Unsurprisingly, some – dare we say the vast majority? – of the most avid outdoors enthusiasts among you haven’t even heard of this amendment and have no clue why it might be appropriate, other than simply to speculate on the future.
After all, that’s what appears to be happening in the General Assembly. As House President Greg Stumbo (D-Prestonsburg), the bill’s author, said: “You never know when something might pop up.”
State Rep. Brad Montell (R-Shelbyville) and state Sen. Paul Hornback (R-Shelbyville) have said they agree with being cautious.
Doesn’t this seem a bit fishy?
We have laws to address issues involving hunting and fishing. We have a state cabinet to oversee it. We have a federal cabinet to oversee it. We don’t have either of those clamoring for constitutional privilege.
Yet, we have this amendment on the ballot for your consideration, and we have little doubt that it will pass, just as it has in 12 other states, albeit at least one of them back before we had very much experience in constitutional law (see Vermont, 1777).
We fear, however, that this will establish a pattern of opportunity that will make it difficult for legislators who are easily swayed by external influences to say “no” to other constitutional requests.
Could you imagine constitutional amendments that say owning horses, driving Fords, mining coal or drinking bourbon are principle rights of Kentuckians and are forever part of our governmental structure?
All of those are more influential than hunting and fishing in our state and are under far more frequent fire, if you will. But would they deserve such reinforcement? Of course not.

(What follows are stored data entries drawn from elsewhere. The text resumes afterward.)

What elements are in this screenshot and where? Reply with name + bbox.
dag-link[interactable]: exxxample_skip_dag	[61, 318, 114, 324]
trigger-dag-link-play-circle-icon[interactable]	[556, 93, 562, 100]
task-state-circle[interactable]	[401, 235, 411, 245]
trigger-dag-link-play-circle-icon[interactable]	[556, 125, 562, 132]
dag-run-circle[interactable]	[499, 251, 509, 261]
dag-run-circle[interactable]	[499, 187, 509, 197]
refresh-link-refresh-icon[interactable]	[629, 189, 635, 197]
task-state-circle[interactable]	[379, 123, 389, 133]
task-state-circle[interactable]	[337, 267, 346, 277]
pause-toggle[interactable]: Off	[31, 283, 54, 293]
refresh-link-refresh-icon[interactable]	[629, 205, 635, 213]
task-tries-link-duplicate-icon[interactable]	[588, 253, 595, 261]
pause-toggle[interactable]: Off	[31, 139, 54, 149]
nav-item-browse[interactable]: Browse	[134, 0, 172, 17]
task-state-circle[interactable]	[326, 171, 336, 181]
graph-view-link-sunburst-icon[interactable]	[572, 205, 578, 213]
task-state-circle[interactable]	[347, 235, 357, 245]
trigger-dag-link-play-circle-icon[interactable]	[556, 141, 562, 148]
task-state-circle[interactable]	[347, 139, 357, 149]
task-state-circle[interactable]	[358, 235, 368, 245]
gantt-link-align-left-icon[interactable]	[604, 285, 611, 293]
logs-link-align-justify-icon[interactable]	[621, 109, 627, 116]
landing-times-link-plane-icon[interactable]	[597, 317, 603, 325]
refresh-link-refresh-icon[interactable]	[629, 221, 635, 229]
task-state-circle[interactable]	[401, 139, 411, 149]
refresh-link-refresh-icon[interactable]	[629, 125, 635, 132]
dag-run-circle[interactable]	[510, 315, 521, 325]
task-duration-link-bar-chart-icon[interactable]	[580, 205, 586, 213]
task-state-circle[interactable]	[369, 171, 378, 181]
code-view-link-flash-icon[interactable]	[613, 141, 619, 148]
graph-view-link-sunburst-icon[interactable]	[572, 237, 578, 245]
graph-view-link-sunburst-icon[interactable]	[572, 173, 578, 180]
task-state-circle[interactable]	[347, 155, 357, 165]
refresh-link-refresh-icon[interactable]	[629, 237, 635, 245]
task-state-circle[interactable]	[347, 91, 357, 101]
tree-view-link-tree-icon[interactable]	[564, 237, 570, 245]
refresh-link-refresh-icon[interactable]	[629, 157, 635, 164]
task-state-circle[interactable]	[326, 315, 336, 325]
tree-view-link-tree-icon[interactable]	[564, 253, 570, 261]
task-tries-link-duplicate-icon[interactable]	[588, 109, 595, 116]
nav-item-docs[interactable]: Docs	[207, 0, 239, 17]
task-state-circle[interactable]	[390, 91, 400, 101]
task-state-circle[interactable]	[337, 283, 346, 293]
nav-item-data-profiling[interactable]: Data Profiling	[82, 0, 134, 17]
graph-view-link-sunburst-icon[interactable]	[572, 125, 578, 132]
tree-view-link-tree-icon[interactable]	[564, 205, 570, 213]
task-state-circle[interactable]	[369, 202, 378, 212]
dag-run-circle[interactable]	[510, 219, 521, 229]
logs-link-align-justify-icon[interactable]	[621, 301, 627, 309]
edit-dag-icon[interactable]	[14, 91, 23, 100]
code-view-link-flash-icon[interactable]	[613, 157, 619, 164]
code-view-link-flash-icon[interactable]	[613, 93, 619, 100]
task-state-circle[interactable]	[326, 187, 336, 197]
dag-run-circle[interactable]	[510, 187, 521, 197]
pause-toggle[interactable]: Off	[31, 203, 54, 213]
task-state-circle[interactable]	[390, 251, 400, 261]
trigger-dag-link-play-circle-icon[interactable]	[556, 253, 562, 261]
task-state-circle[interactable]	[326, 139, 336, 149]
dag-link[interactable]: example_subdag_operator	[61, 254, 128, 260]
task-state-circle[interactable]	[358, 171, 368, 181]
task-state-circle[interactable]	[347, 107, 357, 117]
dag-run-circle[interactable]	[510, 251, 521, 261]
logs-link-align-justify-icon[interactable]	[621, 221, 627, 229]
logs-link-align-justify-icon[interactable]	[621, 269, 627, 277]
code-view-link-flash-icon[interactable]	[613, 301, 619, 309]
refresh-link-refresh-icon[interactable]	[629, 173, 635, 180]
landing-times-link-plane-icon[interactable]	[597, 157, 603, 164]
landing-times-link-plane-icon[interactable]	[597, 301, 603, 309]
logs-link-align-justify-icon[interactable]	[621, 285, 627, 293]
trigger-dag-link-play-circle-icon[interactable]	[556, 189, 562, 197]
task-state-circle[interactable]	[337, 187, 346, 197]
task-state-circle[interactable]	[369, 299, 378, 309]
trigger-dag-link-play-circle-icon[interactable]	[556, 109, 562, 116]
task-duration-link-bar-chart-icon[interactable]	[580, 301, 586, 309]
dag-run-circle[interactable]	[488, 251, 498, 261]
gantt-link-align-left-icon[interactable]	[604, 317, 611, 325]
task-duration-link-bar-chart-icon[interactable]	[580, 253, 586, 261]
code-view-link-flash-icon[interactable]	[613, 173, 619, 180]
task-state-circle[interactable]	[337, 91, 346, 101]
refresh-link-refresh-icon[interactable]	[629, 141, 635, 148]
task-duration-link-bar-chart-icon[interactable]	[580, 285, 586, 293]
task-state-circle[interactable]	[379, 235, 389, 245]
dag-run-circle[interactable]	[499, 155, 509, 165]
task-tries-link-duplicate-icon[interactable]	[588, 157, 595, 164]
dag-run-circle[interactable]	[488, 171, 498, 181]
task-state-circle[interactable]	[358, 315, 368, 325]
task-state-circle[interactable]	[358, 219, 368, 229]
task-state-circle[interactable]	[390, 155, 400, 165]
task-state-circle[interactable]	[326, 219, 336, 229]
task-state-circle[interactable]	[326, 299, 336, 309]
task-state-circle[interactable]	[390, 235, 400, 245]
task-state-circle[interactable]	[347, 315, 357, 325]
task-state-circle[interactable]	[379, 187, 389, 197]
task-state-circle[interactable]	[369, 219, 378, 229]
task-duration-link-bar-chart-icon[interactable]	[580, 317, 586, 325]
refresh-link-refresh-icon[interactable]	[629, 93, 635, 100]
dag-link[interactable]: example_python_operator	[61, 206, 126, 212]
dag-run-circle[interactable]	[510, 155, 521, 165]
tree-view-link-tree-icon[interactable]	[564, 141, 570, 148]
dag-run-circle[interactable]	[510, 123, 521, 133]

And neither should hunting and fishing.
Legislatures in some states argue about real issues of public good, about whether to require a balanced budget or allow people of the same sex to marry or to limit terms in state office (as Kentucky has). We certainly have issues with paying for Medicaid and restructuring our state pensions.
But now, with this amendment, we can argue that we can shoot and hook any prey we want, it’s our constitutional right, by gum it.